Content starts

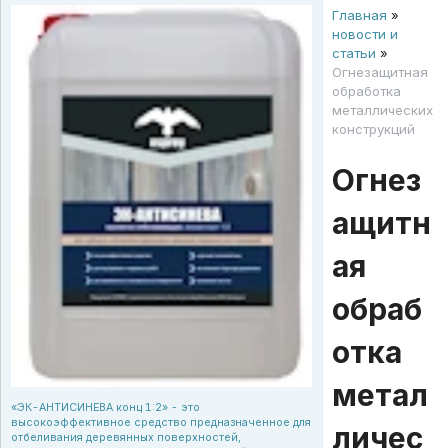
Главная
»
новости и
статьи
»
Огнезащитная
обработка
металлических
конструкций
Огнез
ащитн
ая
обраб
отка
метал
«ЭК-АНТИСИНЕВА конц 1:2» - это
высокоэффективное средство предназначенное для
личес
отбеливания деревянных поверхностей,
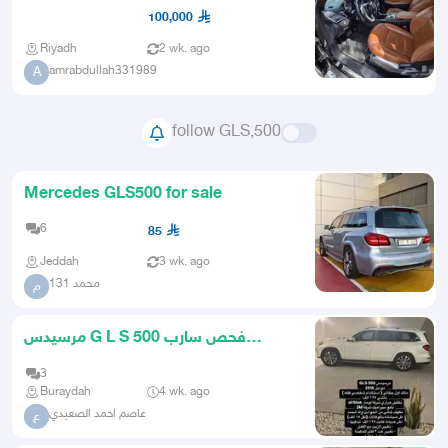
100,000
Riyadh
2 wk. ago
amrabdullah331989
A
follow GLS,500
Mercedes GLS500 for sale
6
85
Jeddah
3 wk. ago
محمد 131
م
مرسيدس G L S 500 فحص سارب
استماره جديد كل التفاصيل مع الصور
3
Buraydah
4 wk. ago
عاصم احمد الصعيدي
ع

Content ends

Your answer must be the line containing "Mercedes GLS500 for sale" and every line after it through the end of the records above, reproduced exactly and alone.

◆ **SOLUTION BELOW**:
Mercedes GLS500 for sale
6
85
Jeddah
3 wk. ago
محمد 131
م
مرسيدس G L S 500 فحص سارب
استماره جديد كل التفاصيل مع الصور
3
Buraydah
4 wk. ago
عاصم احمد الصعيدي
ع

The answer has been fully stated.